Per salvare Pasolini bisogna abbandonarlo, non trasformarlo in un feticcio pop

Domenica 27 febbraio 2022, è stato pubblicato sul sito www.ilriformista.it un articolo, a firma di Lucrezia Ercoli, sulla figura di Pier Paolo Pasolini, di cui ricorre il centenario della nascita.

L’articolo si apre con un interessante e drammatico ammonimento del Poeta, che avrebbe dovuto esprimere durante l’intervento al congresso del Partito Radicale, celebrato nel novembre 1975.

«Contro tutto questo voi non dovete fare altro (io credo) che continuare semplicemente a essere voi stessi: il che significa essere continuamente irriconoscibili. Dimenticare subito i grandi successi: e continuare imperterriti, ostinati, eternamente contrari, a pretendere, a volere, a identificarvi col diverso; a scandalizzare; a bestemmiare».

Pasolini invitava quindi a non riconoscersi, ad esercitare anzitutto il distacco soprattutto da se stessi e dalle proprie convinzioni, al fine d’essere «eternamente contrari», esattamente come tutta l’esistenza e la produzione del Poeta, il quale mai si riconobbe diacono di alcuna chiesa.

Fu egli interprete autentico delle contraddizioni, e quindi al di fuori di qualsiasi classificazione.

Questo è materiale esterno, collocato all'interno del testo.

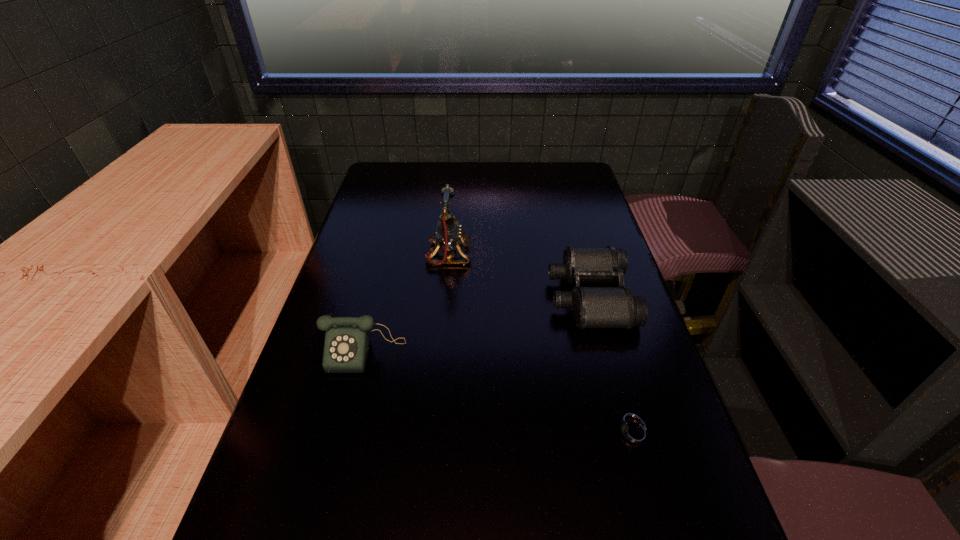 This screenshot has height=540, width=960. Find the location of `vacant space at the right edge of the desktop`. vacant space at the right edge of the desktop is located at coordinates (625, 353).

Where is `blank region between the binoculars and the right telephone`? This screenshot has width=960, height=540. blank region between the binoculars and the right telephone is located at coordinates (519, 276).

Locate an element on the screen. Image resolution: width=960 pixels, height=540 pixels. empty space between the shortest object and the binoculars is located at coordinates (612, 365).

Image resolution: width=960 pixels, height=540 pixels. I want to click on free space between the shorter telephone and the nearest object, so click(499, 392).

Find the location of a particular element. This screenshot has width=960, height=540. vacant point located between the shortest object and the taller telephone is located at coordinates (540, 344).

Locate an element on the screen. Image resolution: width=960 pixels, height=540 pixels. vacant area between the binoculars and the leftmost object is located at coordinates (477, 324).

Locate an element on the screen. Image resolution: width=960 pixels, height=540 pixels. free point between the farther telephone and the shortest object is located at coordinates (540, 344).

Where is `unoccupied area between the tallest object and the shorter telephone`? unoccupied area between the tallest object and the shorter telephone is located at coordinates (406, 303).

Find the location of a particular element. The width and height of the screenshot is (960, 540). free spot between the farther telephone and the watch is located at coordinates (540, 344).

Find the location of `free spot between the watch and the binoculars`. free spot between the watch and the binoculars is located at coordinates (612, 365). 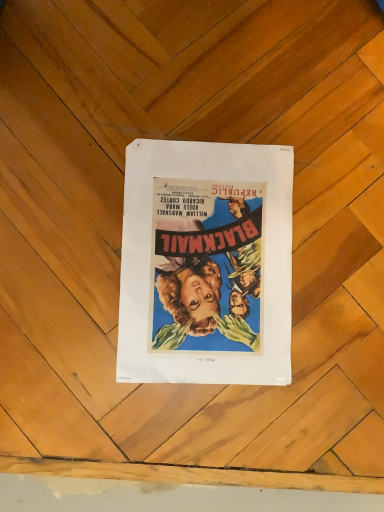 The image size is (384, 512). Describe the element at coordinates (206, 264) in the screenshot. I see `vibrant paper poster at center` at that location.

Where is `vibrant paper poster at center`? The image size is (384, 512). vibrant paper poster at center is located at coordinates (206, 264).

Find the location of `vibrant paper poster at center`. vibrant paper poster at center is located at coordinates point(206,264). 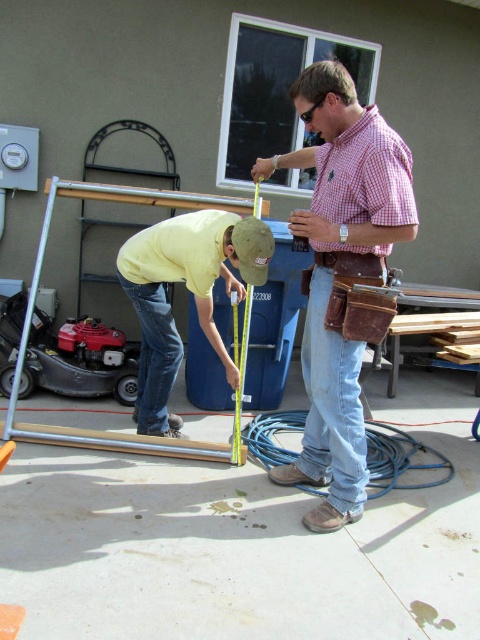 Is checkered fabric shirt at center wider than yellow cotton shirt at lower left?

In fact, checkered fabric shirt at center might be narrower than yellow cotton shirt at lower left.

The height and width of the screenshot is (640, 480). Identify the location of checkered fabric shirt at center. (333, 273). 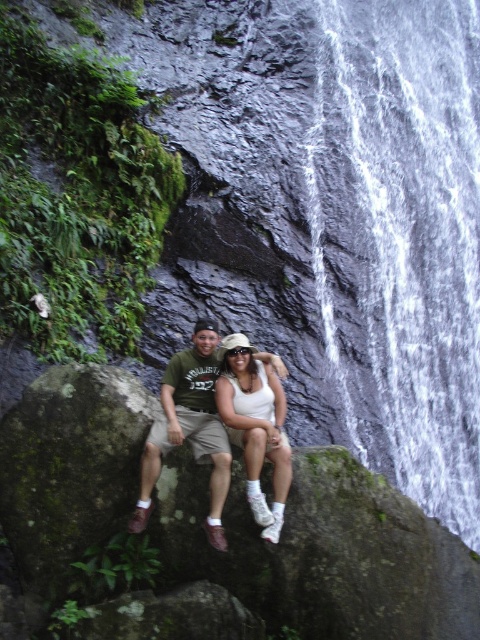 Can you confirm if matte khaki shorts at center is thinner than white matte tank top at center?

In fact, matte khaki shorts at center might be wider than white matte tank top at center.

Who is more distant from viewer, (x=196, y=323) or (x=282, y=467)?

Point (x=196, y=323)

I want to click on matte khaki shorts at center, so click(x=190, y=428).

Between point (358, 38) and point (267, 422), which one is positioned in front?

Point (267, 422)

Between white frothy water at center and white matte tank top at center, which one appears on the right side from the viewer's perspective?

white frothy water at center is more to the right.

Between point (344, 211) and point (274, 404), which one is positioned behind?

Positioned behind is point (344, 211).

You are a GUI agent. You are given a task and a screenshot of the screen. Output one action in this format:
    pyautogui.click(x=<x>, y=<y>)
    Task: Click on the white frothy water at center
    
    Given the screenshot: What is the action you would take?
    pyautogui.click(x=405, y=230)

Based on the photo, is white frothy water at center to the right of matte khaki shorts at center from the viewer's perspective?

Correct, you'll find white frothy water at center to the right of matte khaki shorts at center.

Based on the photo, is white frothy water at center bigger than matte khaki shorts at center?

Yes, white frothy water at center is bigger than matte khaki shorts at center.

Where is `white frothy water at center`? white frothy water at center is located at coordinates (405, 230). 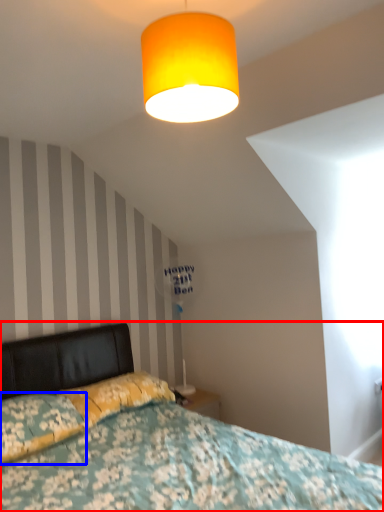 Question: Among these objects, which one is nearest to the camera, bed (highlighted by a red box) or pillow (highlighted by a blue box)?

Choices:
 (A) bed
 (B) pillow

Answer: (A) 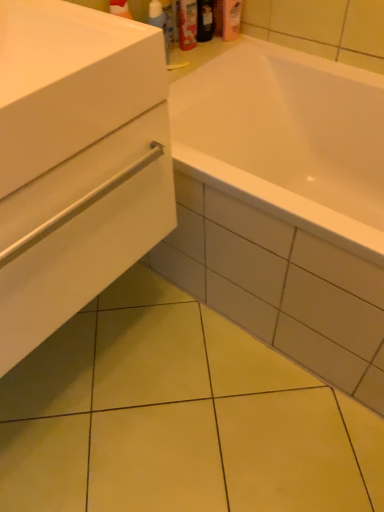 Question: Considering the relative positions of matte plastic shampoo bottle at upper center, the 3th toiletry in the right-to-left sequence, and translucent plastic spray bottle at upper center in the image provided, is matte plastic shampoo bottle at upper center, the 3th toiletry in the right-to-left sequence, to the left of translucent plastic spray bottle at upper center from the viewer's perspective?

Choices:
 (A) yes
 (B) no

Answer: (B)

Question: From the image's perspective, does matte plastic shampoo bottle at upper center, arranged as the 1th toiletry when viewed from the left, appear lower than translucent plastic spray bottle at upper center?

Choices:
 (A) no
 (B) yes

Answer: (A)

Question: Considering the relative sizes of matte plastic shampoo bottle at upper center, the 3th toiletry in the right-to-left sequence, and translucent plastic spray bottle at upper center in the image provided, is matte plastic shampoo bottle at upper center, the 3th toiletry in the right-to-left sequence, thinner than translucent plastic spray bottle at upper center?

Choices:
 (A) no
 (B) yes

Answer: (A)

Question: Is matte plastic shampoo bottle at upper center, arranged as the 1th toiletry when viewed from the left, positioned with its back to translucent plastic spray bottle at upper center?

Choices:
 (A) no
 (B) yes

Answer: (A)

Question: Is matte plastic shampoo bottle at upper center, the 3th toiletry in the right-to-left sequence, smaller than translucent plastic spray bottle at upper center?

Choices:
 (A) no
 (B) yes

Answer: (A)

Question: Does matte plastic shampoo bottle at upper center, the 3th toiletry in the right-to-left sequence, have a lesser height compared to translucent plastic spray bottle at upper center?

Choices:
 (A) no
 (B) yes

Answer: (A)

Question: Is white glossy sink at left looking in the opposite direction of pink matte lotion at upper center, marked as the 1th toiletry in a right-to-left arrangement?

Choices:
 (A) no
 (B) yes

Answer: (A)

Question: From the image's perspective, is white glossy sink at left on pink matte lotion at upper center, marked as the 1th toiletry in a right-to-left arrangement?

Choices:
 (A) no
 (B) yes

Answer: (A)

Question: Is white glossy sink at left not within pink matte lotion at upper center, marked as the 1th toiletry in a right-to-left arrangement?

Choices:
 (A) yes
 (B) no

Answer: (A)

Question: Does white glossy sink at left come behind pink matte lotion at upper center, placed as the third toiletry when sorted from left to right?

Choices:
 (A) no
 (B) yes

Answer: (A)

Question: Does white glossy sink at left appear on the right side of pink matte lotion at upper center, marked as the 1th toiletry in a right-to-left arrangement?

Choices:
 (A) no
 (B) yes

Answer: (A)

Question: Can you confirm if white glossy sink at left is shorter than pink matte lotion at upper center, placed as the third toiletry when sorted from left to right?

Choices:
 (A) no
 (B) yes

Answer: (B)

Question: Is white matte drawer at lower left aimed at white glossy sink at left?

Choices:
 (A) yes
 (B) no

Answer: (B) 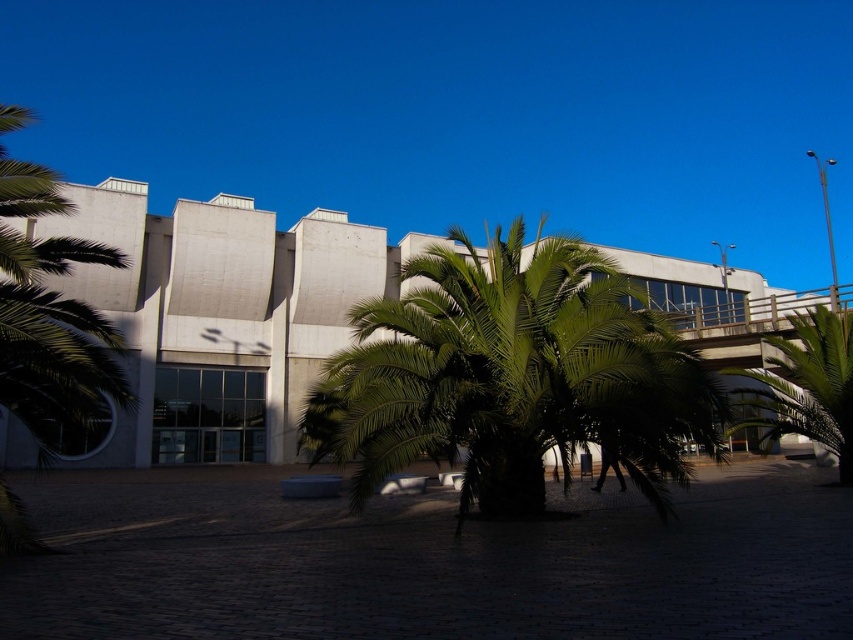 Is point (509, 310) positioned after point (825, 378)?

No, it is not.

Consider the image. Which is more to the right, green leafy palm tree at center or green leafy palm tree at right?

Così la sua opus dovrebbe essere interpretata e non venerata, criticata e non accettata dogmaticamente, al fine di scorgere la sua anima d’intellettuale senza padroni.

L’articolista rimprovera la santificazione in atto, provata da adepti al (non) credo pasoliniano, tendenti a smorzarne il potente messaggio profetico. Ripudiare soprattutto l’atteggiamento di coloro che, volendolo malamente imitare, parlano male del mezzo televisivo, salvo essere ogni giorno in tv; contestano sui social l’uso dei social, dimostrandosi retorici e benpensanti, quindi ben lontani dal Poeta delle Ceneri.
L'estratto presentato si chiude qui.